Some of Steven Greathouse’s best holiday memories revolve around watching the film “White Christmas” by the fire with his family.
“That’s especially important since this is my first year being away from home,” said Greathouse, speaking by phone from Decatur, Ill., where he is a freshman vocal performance major at Millikin University.
The 2012 Columbus North High School graduate and baritone will croon “White Christmas” at Sunday’s pair of “Home For the Holidays” concerts with the Columbus Indiana Philharmonic.
Forget the fact that Sunday’s forecast says the temperature could reach the unseasonable mid-50s. Indoors, Greathouse is determined to usher in considerable holiday cheer. He asks only that listeners allow him to bypass any Bing Crosby impersonation.

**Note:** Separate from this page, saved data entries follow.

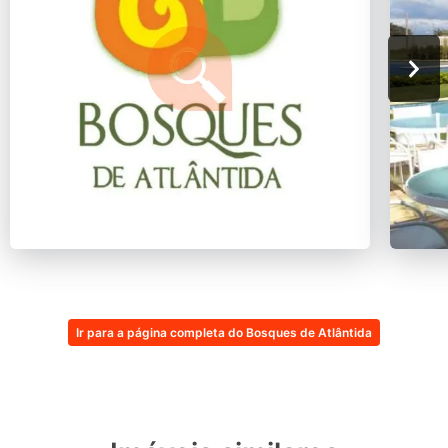
Ir para a página completa do Bosques de Atlântida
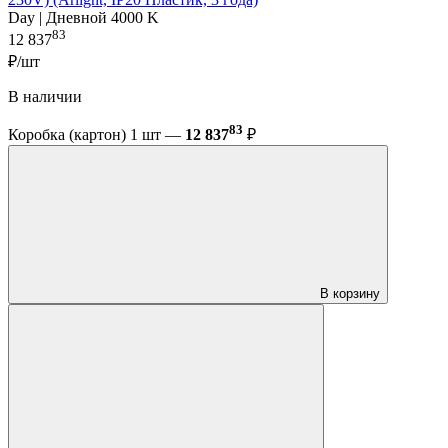
Day | Дневной 4000 K
83
12 837
₽/шт
В наличии
83
Коробка (картон) 1 шт —
12 837
₽
В корзину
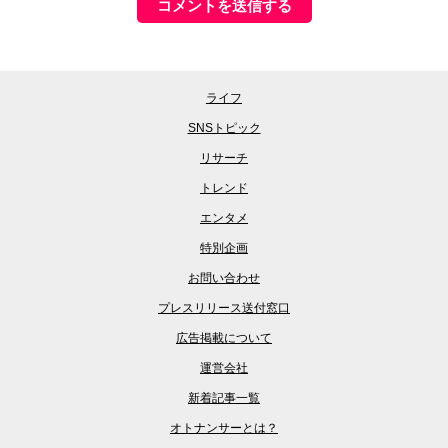
ライフ
SNSトピック
リサーチ
トレンド
エンタメ
特別企画
お問い合わせ
プレスリリース送付窓口
広告掲載について
運営会社
新着記事一覧
オトナンサーとは？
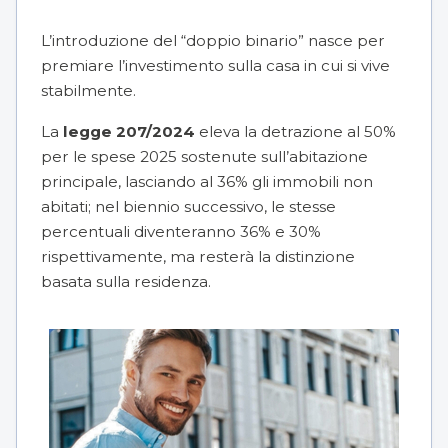
L’introduzione del “doppio binario” nasce per
premiare l’investimento sulla casa in cui si vive
stabilmente.
La
legge 207/2024
eleva la detrazione al 50%
per le spese 2025 sostenute sull’abitazione
principale, lasciando al 36% gli immobili non
abitati; nel biennio successivo, le stesse
percentuali diventeranno 36% e 30%
rispettivamente, ma resterà la distinzione
basata sulla residenza.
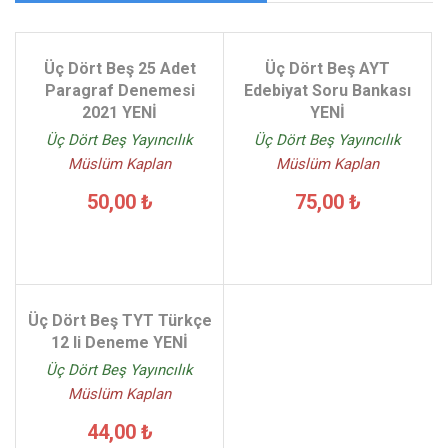
Üç Dört Beş 25 Adet
Üç Dört Beş AYT
Paragraf Denemesi
Edebiyat Soru Bankası
2021 YENİ
YENİ
Üç Dört Beş Yayıncılık
Üç Dört Beş Yayıncılık
Müslüm Kaplan
Müslüm Kaplan
50,00 ₺
75,00 ₺
Üç Dört Beş TYT Türkçe
12 li Deneme YENİ
Üç Dört Beş Yayıncılık
Müslüm Kaplan
44,00 ₺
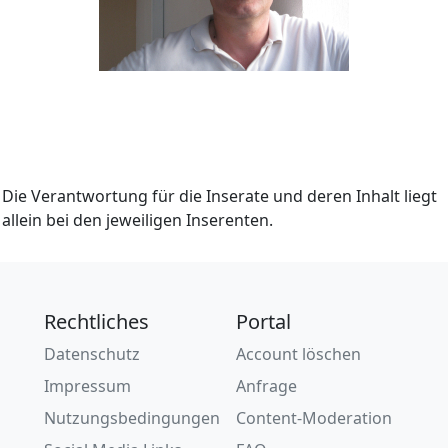
Die Verantwortung für die Inserate und deren Inhalt liegt
allein bei den jeweiligen Inserenten.
Rechtliches
Portal
Datenschutz
Account löschen
Impressum
Anfrage
Nutzungsbedingungen
Content-Moderation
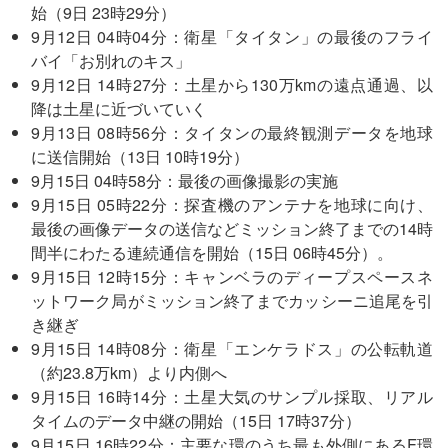
始（9日 23時29分）
9月12日 04時04分：衛星「タイタン」の最後のフライ
バイ「お別れのキス」
9月12日 14時27分：土星から130万kmの遠点通過、以
降は土星に近づいていく
9月13日 08時56分：タイタンの最終観測データを地球
に送信開始（13日 10時19分）
9月15日 04時58分：最後の画像撮影の実施
9月15日 05時22分：探査機のアンテナを地球に向け、
最後の画像データの送信などミッション終了までの14時
間半にわたる連続通信を開始（15日 06時45分）。
9月15日 12時15分：キャンベラのディープスペースネ
ットワーク局がミッション終了までカッシーニ追尾を引
き継ぎ
9月15日 14時08分：衛星「エンケラドス」の公転軌道
（約23.8万km）より内側へ
9月15日 16時14分：土星大気のサンプル採取、リアル
タイムのデータ中継の開始（15日 17時37分）
9月15日 16時22分：主要な環のうち最も外側にあるF環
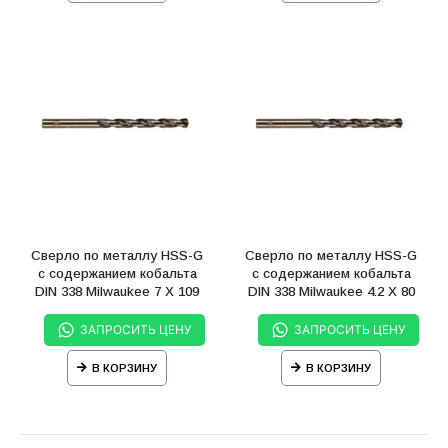
Сверло по металлу HSS-G
Сверло по металлу HSS-G
с содержанием кобальта
с содержанием кобальта
DIN 338 Milwaukee 7 X 109
DIN 338 Milwaukee 4.2 X 80
мм
мм
ЗАПРОСИТЬ ЦЕНУ
ЗАПРОСИТЬ ЦЕНУ
В КОРЗИНУ
В КОРЗИНУ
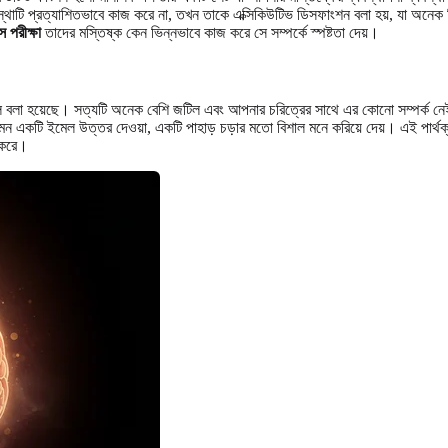
স্থাটি প্রত্যাশিতভাবে কাজ করে না, তখন তাকে এক্সিকিউটিভ ডিসফাংশন বলা হয়, যা অ
 পরীক্ষা
তাদের মস্তিষ্ক কেন ভিন্নভাবে কাজ করে সে সম্পর্কে স্পষ্টতা দেয়।
বলে বলা হয়েছে। সত্যটি অনেক বেশি জটিল এবং আপনার চরিত্রের সাথে এর কোনো সম্পর্ক 
যেমন একটি ইমেল উত্তর দেওয়া, একটি পাহাড় চড়ার মতো বিশাল মনে করিয়ে দেয়। এই পার্
 করে।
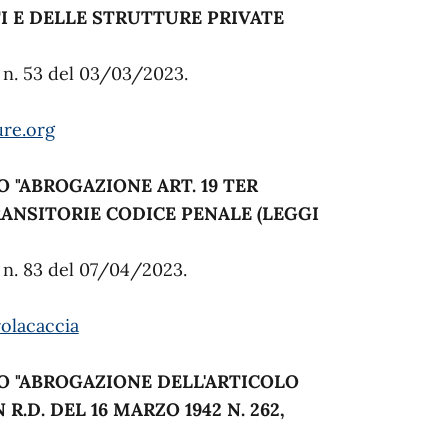
I E DELLE STRUTTURE PRIVATE
e n. 53 del 03/03/2023.
re.org
O
"ABROGAZIONE ART. 19 TER
ANSITORIE CODICE PENALE (LEGGI
e n. 83 del 07/04/2023.
olacaccia
O
"ABROGAZIONE DELL'ARTICOLO
R.D. DEL 16 MARZO 1942 N. 262,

“It’s a lot of pressure,” he said. “And there’s a lot to live up to with this. But the first thing I do when I sing any song, whether it’s Broadway or a classic, is I dissect the text and decide how it personally affects me.
“And the way I’m singing this is very simplistic.”
Greathouse’s weekend appearance is by virtue of being the winner of the 2012 Anna Newell Brown Award for Vocal Excellence competition. The orchestra regularly invites the instrumental and vocal winner of the Brown Music Scholarships competition to play at the ensemble’s holiday performances.
Hiroki Kato, the other winner, remembers his saxophone lessons when he arrived in Columbus five years ago from his native Japan. He knew almost no English when he arrived.
“I sometimes couldn’t understand a word people were saying to me,” he said.
On Sunday, Kato will rely on music’s universal language when he performs “Have Yourself a Merry Little Christmas” on the saxophone. He laughed when asked about the chance to perform before a potential audience of 2,000 people.
“I just can’t stop smiling,” he said, speaking by phone from Ohio’s Bowling Green State University, where he is a music performance major on full scholarship.
Yet, to hear him speak, he sounds as if he is majoring in humility.
“I love college, because all the other music students are better than me,” Kato said. “So I am learning so much from them.”
Besides homegrown talent, Sunday’s concerts will highlight a cast of holiday characters, such as Jesus, Amahl, Frosty the Snowman and Santa. Also, the Columbus Indiana Children’s Choir will offer seasonal favorites, “The Holly and the Ivy,” “Arruru” and a medley of the “Festive Sounds of Hanukkah.”